Over the course of three months, three mothers turned to the same option to save their daughters' lives: Becoming live liver donors.
Margaret Rollins of Mississippi was the first mother of the three to donate a piece of her liver to her 1-year-old daughter, Adeline.
At just 6 weeks old, baby Adeline was diagnosed with biliary atresia, a rare liver disease that occurs in infants.
As her condition worsened, Adeline was listed for a transplant on Dec. 7, the day after her first birthday.
After extensive research, Rollins chose to bring her daughter to Children’s Healthcare of Atlanta (CHOA), mostly because they accept live donors, an option Rollins wanted to consider.
In January, the family discovered that Adeline was a candidate for a live donor and in early February, Rollins and her husband were both tested.
About a week later, they received the good news that Margaret was a match.
"I got the phone call and couldn’t help but cry — it was such a relief," Margaret told InsideEdition.com. "I finally was going to be able to do something for her because the entire time we watched her struggle."
On Feb. 20, Margaret was the first living donor at CHOA since 2014 and she said it felt so right without any concerns, aside from the fact that she couldn't be with her baby during the surgery.
Margaret’s surgery was across the street at Emory University Hospital, while Adeline was waiting for the piece of liver at CHOA, but both Dr. Joseph Magliocca and Dr. Andrew Adams worked on the procedures together in both hospitals.
Since the surgeries, both Margaret and baby Adeline are doing well.
“She is thriving,” Margaret said of Adeline. "She is doing everything she should be doing. She's starting to walk. Every single day when she does something new, I have to thank God and I have to cry."
Adeline has an older brother, Walker, 3, and Margaret said the two laugh and play and it is the most beautiful thing she has ever seen.
Following Adeline’s surgery, two other baby girls suffering from biliary atresia came to CHOA and also received transplants from their mothers.
On March 26, 9-month-old Julia Navarro of Lawrenceville, Ga., received a portion of her mother Analy’s liver.
Nearly a month later, Grace Nguyen, of Lilburn, Ga., gave a portion of her liver to her 13-month-old daughter, Norah on April 16.
"The beautiful part of the living donor is it's a perfectly healthy liver from a perfectly healthy donor," Dr. Magliocca said in a statement. "That allows us to take a piece from mom and have her liver regenerate, and she's got more than enough to be healthy, and we can give a piece to the child and that will grow, and grow with the child for life."

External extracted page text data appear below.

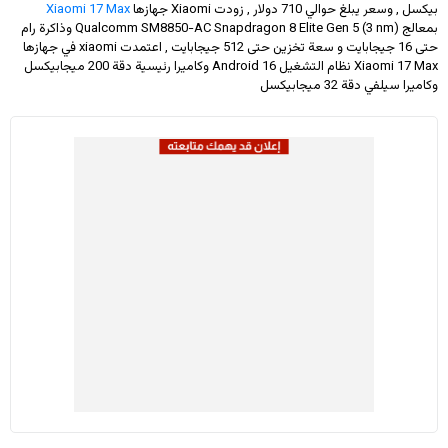
بيكسل , وسعر يبلغ حوالي 710 دولار
, زودت Xiaomi جهازها
Xiaomi 17 Max
بمعالج Qualcomm SM8850-AC Snapdragon 8 Elite Gen 5 (3 nm) وذاكرة رام
حتى 16 جيجابايت و سعة تخزين حتى 512 جيجابايت , اعتمدت xiaomi في جهازها
Xiaomi 17 Max نظام التشغيل Android 16 وكاميرا رئيسية دقة 200 ميجابيكسل
وكاميرا سيلفي دقة 32 ميجابيكسل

Both Analy and Grace reached out to Margaret via Facebook to ask about the process.
"Facebook is such a powerful platform for liver moms," Margaret said. "I went in blind, so it was nice I was able to give them a little direction of what they’re going to experience."
Margaret said it was therapeutic for her to help the mothers and explain what was going to happen.
She even sent a picture of her scar to Analy, who then nicknamed the mothers "scar sisters."
“It can be a scary journey, but overall it’s an amazing one. These women are incredibly strong and courageous, so what better sisterhood than this?” Analy said in a statement.
Margaret and Analy are seeking a way to give back to the live donor community, a community that is close to their hearts.
Margaret said it is very important for her to link with other liver moms because the group is so small and everyone rallies one another.
"Being connected with other liver moms and sharing my story is so important to me because with a rare disease like this, there was nothing I could find that was positive," she said. "Being able to reach out to other families that understand, you can’t put a price tag on that."
In April, Margaret asked for people to become donors on RegisterMe.org, where her start goal was to get 15 people to become organ donors. When April came to a close, 35 people had registered.
“It’s so great it felt like something I can do to give back,” she said. “If Adeline was able to save someone’s life through donation, that’d be pretty remarkable.”
Not only does Margaret consider herself lucky for the opportunity to be a live donor, she has taken a role of encouraging more people to become organ donors, since many people remain in need of organs.
“I want everybody in the whole world to understand organ failure affects newborns to older adults," she said. "Miracles do exist and Adeline is living proof of that... all the living liver babies are proof of that."
Margaret is looking forward to spending her Mother's Day with her family at home in Columbus.